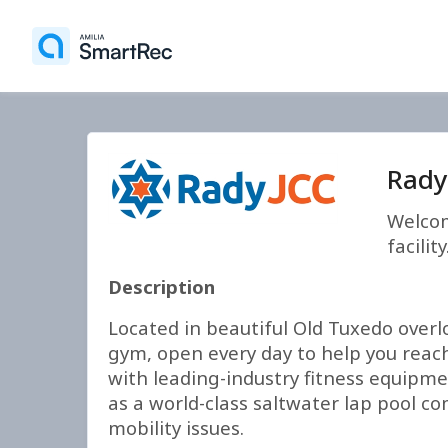
Rady
Welcom
facility
Description
Located in beautiful Old Tuxedo overl
gym, open every day to help you reach
with leading-industry fitness equipmen
as a world-class saltwater lap pool co
mobility issues.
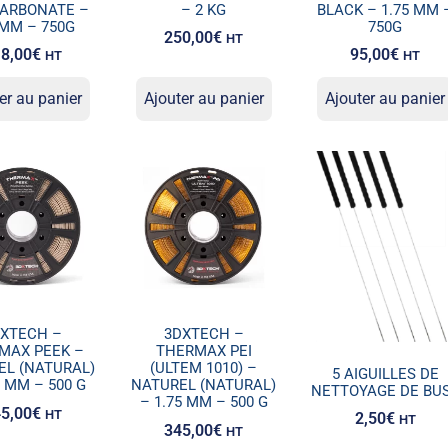
ARBONATE –
– 2 KG
BLACK – 1.75 MM 
5MM – 750G
750G
250,00
€
HT
8,00
€
95,00
€
HT
HT
er au panier
Ajouter au panier
Ajouter au panier
DXTECH –
3DXTECH –
MAX PEEK –
THERMAX PEI
EL (NATURAL)
(ULTEM 1010) –
5 AIGUILLES DE
5 MM – 500 G
NATUREL (NATURAL)
NETTOYAGE DE BU
– 1.75 MM – 500 G
5,00
€
HT
2,50
€
HT
345,00
€
HT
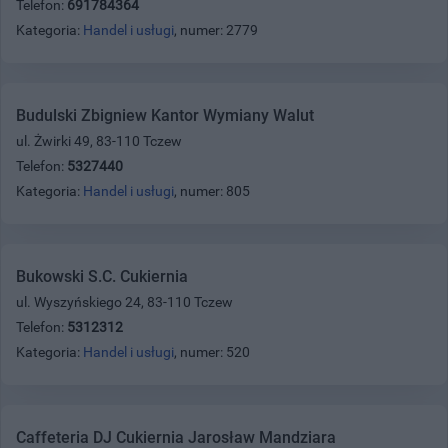
Telefon:
691784364
Kategoria:
Handel i usługi
, numer: 2779
Budulski Zbigniew Kantor Wymiany Walut
ul. Żwirki 49, 83-110 Tczew
Telefon:
5327440
Kategoria:
Handel i usługi
, numer: 805
Bukowski S.C. Cukiernia
ul. Wyszyńskiego 24, 83-110 Tczew
Telefon:
5312312
Kategoria:
Handel i usługi
, numer: 520
Caffeteria DJ Cukiernia Jarosław Mandziara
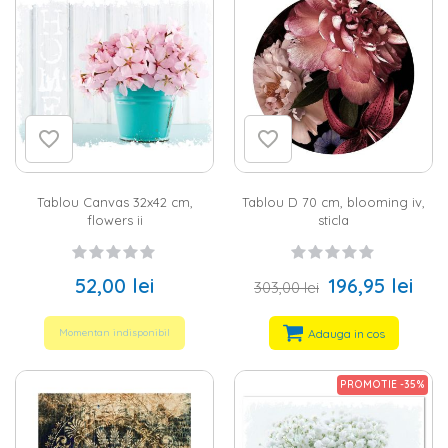
Tablou Canvas 32x42 cm,
Tablou D 70 cm, blooming iv,
flowers ii
sticla
52,00 lei
196,95 lei
303,00 lei
Adauga in cos
Momentan indisponibil
PROMOTIE -35%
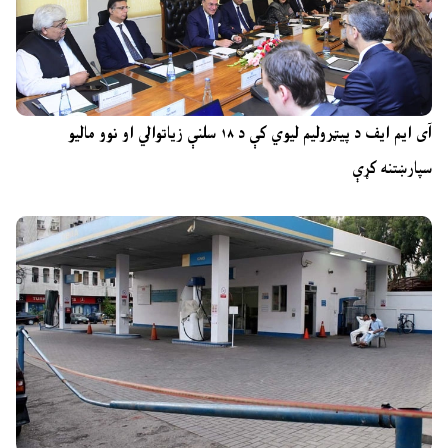
آی ایم ایف د پیټرولیم لیوي کې د ۱۸ سلنې زیاتوالي او نوو مالیو
سپارښتنه کړې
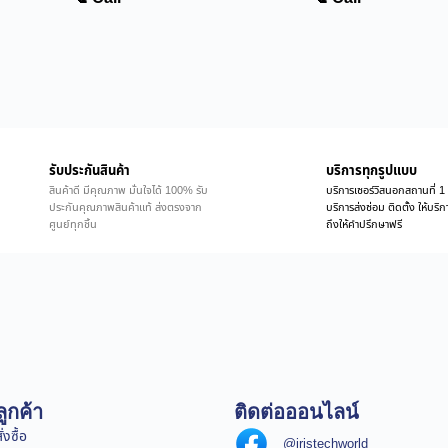
รับประกันสินค้า
บริการทุกรูปแบบ
สินค้าดี มีคุณภาพ มั่นใจได้ 100% รับ
บริการเซอร์วิสนอกสถานที่ 1 
ประกันคุณภาพสินค้าแท้ ส่งตรงจาก
บริการส่งซ่อม ติดตั้ง ให้บร
ศูนย์ทุกชิ้น
ถึงให้คำปรึกษาฟรี
ูกค้า
ติดต่อออนไลน์
่งซื้อ
@iristechworld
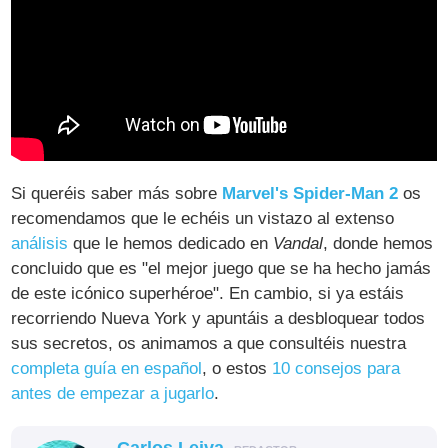
Si queréis saber más sobre
Marvel's Spider-Man 2
os
recomendamos que le echéis un vistazo al extenso
análisis
que le hemos dedicado en
Vandal
, donde hemos
concluido que es "el mejor juego que se ha hecho jamás
de este icónico superhéroe". En cambio, si ya estáis
recorriendo Nueva York y apuntáis a desbloquear todos
sus secretos, os animamos a que consultéis nuestra
completa guía en español
, o estos
10 consejos para
antes de empezar a jugarlo
.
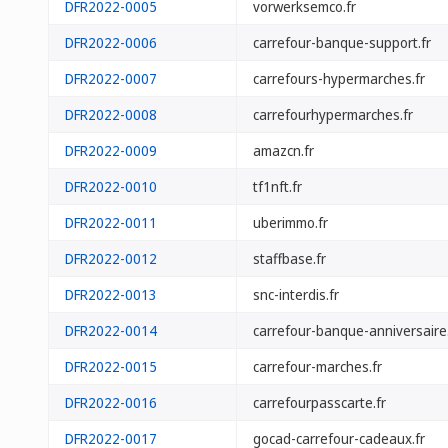
DFR2022-0005
vorwerksemco.fr
DFR2022-0006
carrefour-banque-support.fr
DFR2022-0007
carrefours-hypermarches.fr
DFR2022-0008
carrefourhypermarches.fr
DFR2022-0009
amazcn.fr
DFR2022-0010
tf1nft.fr
DFR2022-0011
uberimmo.fr
DFR2022-0012
staffbase.fr
DFR2022-0013
snc-interdis.fr
DFR2022-0014
carrefour-banque-anniversaire.
DFR2022-0015
carrefour-marches.fr
DFR2022-0016
carrefourpasscarte.fr
DFR2022-0017
gocad-carrefour-cadeaux.fr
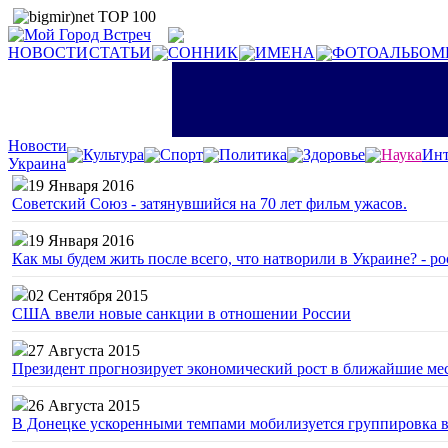
НОВОСТИ
СТАТЬИ
СОННИК
ИМЕНА
ФОТОАЛЬБОМ
Новости
Культура
Спорт
Политика
Здоровье
Наука
Инт
Украина
19 Января 2016
Советский Союз - затянувшийся на 70 лет фильм ужасов.
19 Января 2016
Как мы будем жить после всего, что натворили в Украине? - р
02 Сентября 2015
США ввели новые санкции в отношении России
27 Августа 2015
Президент прогнозирует экономический рост в ближайшие ме
26 Августа 2015
В Донецке ускоренными темпами мобилизуется группировка 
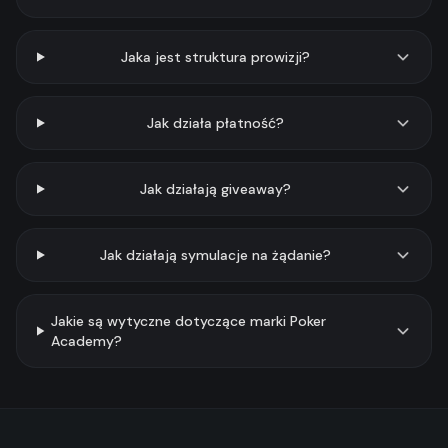
Jaka jest struktura prowizji?
Jak działa płatność?
Jak działają giveaway?
Jak działają symulacje na żądanie?
Jakie są wytyczne dotyczące marki Poker
Academy?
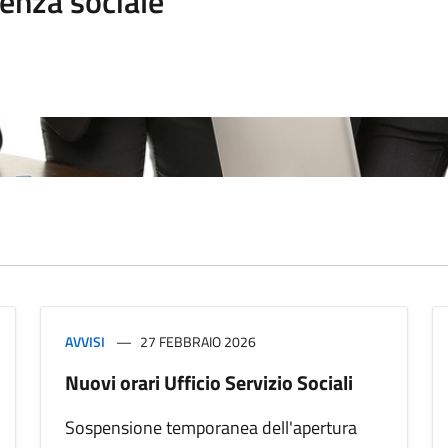
enza sociale
AVVISI
27 FEBBRAIO 2026
Nuovi orari Ufficio Servizio Sociali
Sospensione temporanea dell'apertura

:::::

Work instruction: Show me all lines in the records that contain "Tablou".

Answer space:
Tablou Canvas 32x42 cm,
Tablou D 70 cm, blooming iv,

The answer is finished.